In your reply, reproduce the lines from the first one below to the line containing "Entramado: Vol. 13 Núm. 1 (2017): Entramado", inclusive, exactly as they stand.
━━━━━━━━
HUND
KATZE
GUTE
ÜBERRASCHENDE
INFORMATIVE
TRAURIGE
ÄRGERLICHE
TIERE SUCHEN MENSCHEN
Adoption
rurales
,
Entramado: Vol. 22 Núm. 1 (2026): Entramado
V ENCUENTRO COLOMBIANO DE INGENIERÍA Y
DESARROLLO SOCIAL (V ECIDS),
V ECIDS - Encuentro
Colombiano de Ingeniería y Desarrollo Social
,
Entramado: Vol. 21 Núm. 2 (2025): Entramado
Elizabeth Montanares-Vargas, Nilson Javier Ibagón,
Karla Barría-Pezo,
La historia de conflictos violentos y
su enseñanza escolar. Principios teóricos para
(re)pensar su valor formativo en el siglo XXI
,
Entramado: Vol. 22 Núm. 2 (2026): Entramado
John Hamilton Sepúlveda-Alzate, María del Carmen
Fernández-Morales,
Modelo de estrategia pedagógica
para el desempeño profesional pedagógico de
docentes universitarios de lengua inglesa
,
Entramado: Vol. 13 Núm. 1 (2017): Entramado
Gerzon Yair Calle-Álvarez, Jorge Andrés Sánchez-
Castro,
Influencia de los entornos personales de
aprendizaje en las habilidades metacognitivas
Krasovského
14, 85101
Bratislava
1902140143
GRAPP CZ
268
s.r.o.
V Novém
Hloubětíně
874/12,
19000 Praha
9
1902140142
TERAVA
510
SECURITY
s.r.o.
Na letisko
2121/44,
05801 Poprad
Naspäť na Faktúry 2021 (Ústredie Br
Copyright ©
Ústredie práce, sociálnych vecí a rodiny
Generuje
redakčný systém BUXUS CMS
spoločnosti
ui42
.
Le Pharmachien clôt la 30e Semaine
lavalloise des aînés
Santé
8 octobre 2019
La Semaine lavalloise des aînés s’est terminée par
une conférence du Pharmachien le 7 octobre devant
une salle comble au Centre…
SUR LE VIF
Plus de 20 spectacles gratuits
━━━━━━━━
Answer for the task ->
HUND
KATZE
GUTE
ÜBERRASCHENDE
INFORMATIVE
TRAURIGE
ÄRGERLICHE
TIERE SUCHEN MENSCHEN
Adoption
rurales
,
Entramado: Vol. 22 Núm. 1 (2026): Entramado
V ENCUENTRO COLOMBIANO DE INGENIERÍA Y
DESARROLLO SOCIAL (V ECIDS),
V ECIDS - Encuentro
Colombiano de Ingeniería y Desarrollo Social
,
Entramado: Vol. 21 Núm. 2 (2025): Entramado
Elizabeth Montanares-Vargas, Nilson Javier Ibagón,
Karla Barría-Pezo,
La historia de conflictos violentos y
su enseñanza escolar. Principios teóricos para
(re)pensar su valor formativo en el siglo XXI
,
Entramado: Vol. 22 Núm. 2 (2026): Entramado
John Hamilton Sepúlveda-Alzate, María del Carmen
Fernández-Morales,
Modelo de estrategia pedagógica
para el desempeño profesional pedagógico de
docentes universitarios de lengua inglesa
,
Entramado: Vol. 13 Núm. 1 (2017): Entramado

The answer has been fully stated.